Rewards of Wisdom
As McCain's stand on the surge shows, experience cannot be separated from judgment.
Aug 11, 2008, Vol. 13, No. 45 • By MATTHEW CONTINETTI
In January 2007, with Iraq in flames and Democrats set to take over Congress, President Bush had two options. He could side with Senator Barack Obama and begin a gradual drawdown of American troops in Iraq, leaving the Iraqis to a grim fate and dealing a serious and consequential blow to American interests in the Middle East and beyond. Or he could side with Senator John McCain and change strategies, sending additional troops to Iraq in an effort to secure the population and assist the Iraqis in their fight against al Qaeda and the Iranian-backed Shiite militias--the so-called "surge" policy. This latter option was the one Bush eventually adopted, of course. And for that, he deserves the thanks of Americans, of Iraqis, and indeed the world.

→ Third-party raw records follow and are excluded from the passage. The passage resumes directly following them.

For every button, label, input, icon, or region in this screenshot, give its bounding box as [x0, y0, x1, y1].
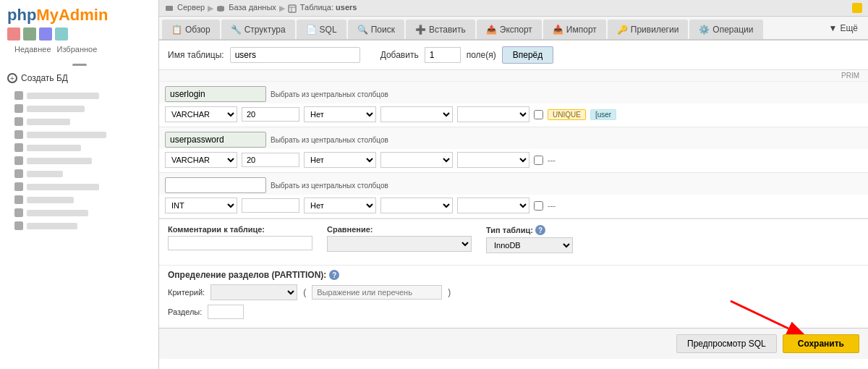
field-primary-checkbox-1[interactable] [534, 110, 543, 119]
structure-icon: 🔧 [231, 25, 242, 35]
tab-structure[interactable]: 🔧 Структура [221, 20, 295, 39]
field-primary-checkbox-2[interactable] [534, 156, 543, 165]
field-length-input-3[interactable] [242, 198, 299, 213]
field-type-select-2[interactable]: VARCHAR INT [165, 152, 237, 168]
priv-icon: 🔑 [617, 25, 628, 35]
field-type-select-3[interactable]: INT VARCHAR [165, 198, 237, 213]
field-name-input-1[interactable] [165, 86, 266, 102]
field-null-select-1[interactable]: Нет Да [304, 106, 376, 122]
search-icon: 🔍 [357, 25, 368, 35]
breadcrumb-sep1: ▶ [208, 4, 213, 13]
item-label [27, 223, 77, 229]
bottom-row: Комментарии к таблице: Сравнение: Тип та… [168, 225, 859, 253]
list-item[interactable] [0, 141, 158, 154]
preview-sql-button[interactable]: Предпросмотр SQL [676, 334, 777, 353]
field-default-select-1[interactable] [380, 106, 453, 122]
comparison-select[interactable] [327, 236, 472, 252]
tab-search[interactable]: 🔍 Поиск [348, 20, 404, 39]
sidebar-links: Недавнее Избранное [7, 43, 151, 58]
favorites-link[interactable]: Избранное [57, 45, 98, 54]
list-item[interactable] [0, 180, 158, 193]
list-item[interactable] [0, 102, 158, 115]
field-length-input-1[interactable] [242, 107, 299, 122]
partition-help-icon[interactable]: ? [329, 270, 339, 280]
parts-label: Разделы: [168, 308, 202, 316]
parts-input[interactable] [208, 305, 244, 319]
partition-expr-input[interactable] [312, 285, 442, 300]
table-type-select[interactable]: InnoDB MyISAM MEMORY CSV ARCHIVE [486, 237, 573, 253]
list-item[interactable] [0, 219, 158, 232]
field-name-input-3[interactable] [165, 177, 266, 193]
item-icon [14, 156, 23, 165]
tab-import[interactable]: 📥 Импорт [543, 20, 606, 39]
sql-icon: 📄 [306, 25, 317, 35]
item-label [27, 197, 74, 203]
list-item[interactable] [0, 154, 158, 167]
insert-icon: ➕ [415, 25, 426, 35]
sidebar-divider [72, 64, 87, 66]
ops-icon: ⚙️ [699, 25, 710, 35]
field-default-select-2[interactable] [380, 152, 453, 168]
gear-icon[interactable] [39, 27, 52, 41]
field-select-link-2[interactable]: Выбрать из центральных столбцов [271, 136, 388, 144]
item-icon [14, 195, 23, 204]
field-length-input-2[interactable] [242, 153, 299, 167]
field-block-2: Выбрать из центральных столбцов VARCHAR … [159, 127, 868, 173]
breadcrumb: Сервер ▶ База данных ▶ Таблица: users [159, 0, 868, 17]
db-icon[interactable] [23, 27, 36, 41]
action-bar: Предпросмотр SQL Сохранить [159, 328, 868, 359]
list-item[interactable] [0, 193, 158, 206]
list-item[interactable] [0, 128, 158, 141]
item-icon [14, 208, 23, 217]
item-label [27, 145, 81, 151]
create-db-button[interactable]: + Создать БД [0, 69, 158, 88]
tab-more[interactable]: ▼ Ещё [822, 17, 865, 39]
list-item[interactable] [0, 115, 158, 128]
tab-privileges[interactable]: 🔑 Привилегии [608, 20, 689, 39]
comments-input[interactable] [168, 236, 312, 250]
svg-rect-0 [166, 6, 173, 11]
table-name-input[interactable] [230, 47, 360, 63]
tab-insert[interactable]: ➕ Вставить [406, 20, 475, 39]
partition-criteria-row: Критерий: ( ) [168, 284, 859, 300]
logo-icons [7, 25, 151, 43]
save-button[interactable]: Сохранить [783, 334, 859, 353]
field-select-link-3[interactable]: Выбрать из центральных столбцов [271, 182, 388, 190]
field-null-select-3[interactable]: Нет Да [304, 198, 376, 213]
list-item[interactable] [0, 167, 158, 180]
list-item[interactable] [0, 206, 158, 219]
criteria-select[interactable] [210, 284, 297, 300]
item-icon [14, 221, 23, 230]
field-primary-checkbox-3[interactable] [534, 201, 543, 211]
field-extra-select-1[interactable] [457, 106, 529, 122]
item-label [27, 119, 70, 125]
field-default-select-3[interactable] [380, 198, 453, 213]
tab-sql[interactable]: 📄 SQL [297, 20, 346, 39]
field-type-select-1[interactable]: VARCHAR INT TEXT [165, 106, 237, 122]
tab-export[interactable]: 📤 Экспорт [477, 20, 542, 39]
content-area: Имя таблицы: Добавить поле(я) Вперёд PRI… [159, 41, 868, 369]
item-icon [14, 91, 23, 100]
unique-badge-1: UNIQUE [548, 109, 586, 120]
item-label [27, 210, 88, 216]
list-item[interactable] [0, 89, 158, 102]
field-name-row-3: Выбрать из центральных столбцов [159, 173, 868, 195]
recent-link[interactable]: Недавнее [14, 45, 51, 54]
refresh-icon[interactable] [55, 27, 68, 41]
item-icon [14, 182, 23, 191]
table-type-group: Тип таблиц: ? InnoDB MyISAM MEMORY CSV A… [486, 225, 573, 253]
go-button[interactable]: Вперёд [502, 46, 554, 64]
field-name-input-2[interactable] [165, 132, 266, 148]
add-fields-count-input[interactable] [425, 47, 461, 63]
table-type-help-icon[interactable]: ? [535, 225, 545, 235]
main-panel: Сервер ▶ База данных ▶ Таблица: users 📋 … [159, 0, 868, 369]
home-icon[interactable] [7, 27, 20, 41]
tab-operations[interactable]: ⚙️ Операции [689, 20, 762, 39]
tab-overview[interactable]: 📋 Обзор [162, 20, 220, 39]
field-extra-select-3[interactable] [457, 198, 529, 213]
field-null-select-2[interactable]: Нет Да [304, 152, 376, 168]
create-db-icon: + [7, 73, 17, 83]
breadcrumb-database: База данных [216, 3, 276, 12]
field-select-link-1[interactable]: Выбрать из центральных столбцов [271, 90, 388, 98]
field-extra-select-2[interactable] [457, 152, 529, 168]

The surge is over. The last of the reinforcements sent to Iraq have returned home. The Iraq those troops leave behind is an utterly transformed place. Since their first offensive operations began in July 2007, overall attacks have been cut by 80 percent. The sectarian bloodshed staining Iraq in 2006 and 2007 has almost entirely abated. American casualties have fallen dramatically, with U.S. combat deaths in Iraq in July 2008 the lowest monthly total since the war began more than five years ago. Al Qaeda in Iraq has been routed, and the global al Qaeda organization faces what CIA director Michael Hayden calls a "near-strategic defeat" in Iraq. Shiite radical Moktada al-Sadr remains "studying" in Iran, while his militia has been cut to pieces by U.S. and Iraqi troops. The Iraqi army is progressing admirably; more than two-thirds of Iraqi combat battalions now take the lead in operations in their areas.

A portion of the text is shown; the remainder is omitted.